Inflation surge is a rise in prices, including the cost of goods and services. It’s a common occurrence after a period of slow growth and high unemployment, as businesses increase their production to meet demand. This typically eats into profits, and when consumers see those lower profit margins they may reduce their spending, further driving up prices. It’s important to bake in inflation rates when creating your budget for the future so you can know how much things will cost versus what you may be paying now.
The COVID-19 pandemic caused major disruptions to global supply chains, leading to sudden shortages of basic goods. This, in turn, drove up prices as manufacturers rushed to cover their costs. Additionally, a variety of government stimulus programs temporarily increased consumer spending power and caused demand to surge, further pushing up prices.

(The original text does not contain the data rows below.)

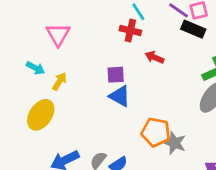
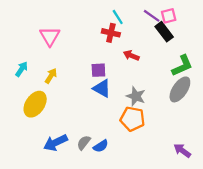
black rectangle: (193, 29) -> (164, 32), turned 30
cyan arrow: (35, 68) -> (22, 69), moved, turned -84
gray star: (175, 143) -> (136, 96), moved

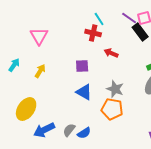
blue triangle: (102, 88) -> (84, 92), moved
yellow ellipse: (35, 104) -> (26, 109), moved

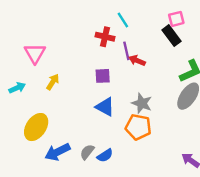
purple line: (129, 18) -> (126, 51), moved, turned 42
red cross: (93, 33) -> (105, 37), moved
pink triangle: (39, 36) -> (35, 53), moved
cyan arrow: (14, 65) -> (17, 88), moved, turned 32

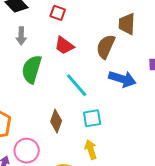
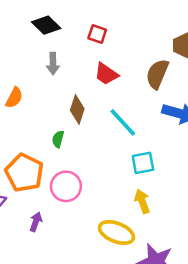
green semicircle: (32, 69) -> (58, 139), moved, size x0.5
brown diamond: (56, 121) -> (77, 110), moved
pink circle: (27, 151) -> (66, 186), moved

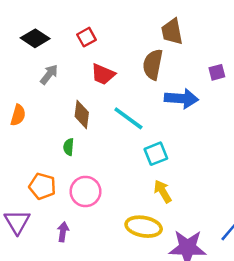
red square: (97, 34) -> (87, 37), turned -36
gray arrow: (53, 64) -> (49, 74), turned -130
orange pentagon: (24, 173) -> (42, 186), size x0.7

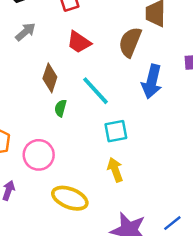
blue arrow: (181, 99) -> (152, 81), turned 88
green semicircle: (69, 147) -> (60, 108), moved
yellow ellipse: (144, 227) -> (70, 198), moved

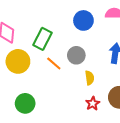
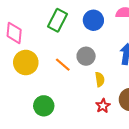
green rectangle: (43, 39) -> (57, 20), moved
green circle: (25, 103) -> (44, 106), moved

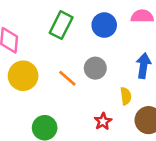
yellow semicircle: (100, 79) -> (126, 96), moved
red star: (103, 106) -> (103, 121), moved

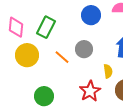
green rectangle: (61, 25) -> (46, 27), moved
red star: (103, 121) -> (90, 91), size x1.5

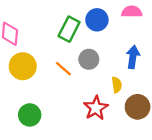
green rectangle: (46, 27) -> (69, 29), moved
green circle: (44, 96) -> (30, 115), moved

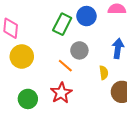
orange line: (63, 69) -> (65, 66), moved
red star: (96, 108) -> (61, 93), moved

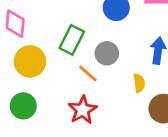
green rectangle: (62, 24) -> (72, 40), moved
green circle: (28, 99) -> (23, 106), moved

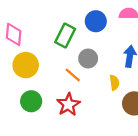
green rectangle: (72, 40) -> (65, 35), moved
green circle: (23, 106) -> (31, 101), moved

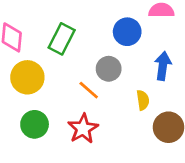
blue circle: (96, 21) -> (127, 32), moved
green rectangle: (65, 35) -> (62, 39), moved

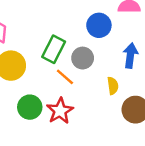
green rectangle: (62, 39) -> (54, 49), moved
green circle: (35, 124) -> (30, 107), moved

Economists have a number of theories about why the COVID-19 inflation surge was so fast and intense. The most popular theory is that the initial spike was due to market disruptions from the pandemic. This included a decrease in shipping capacity nationwide and internationally, as well as reduced production from many companies. This led to higher than usual price hikes for goods, and the resulting increase in the Consumer Price Index (CPI) lasted through 2022.
Afterwards, the inflation rate cooled down to a more normal level. Since then, the CPI has remained below 2% on an annual basis. However, economists are still debating the reasons for this slowdown in the inflation rate. Some think the initial jump in prices was largely due to demand, while others argue that tight labor markets – best measured by the ratio of job openings to unemployed workers – have been playing a larger role in keeping inflation elevated.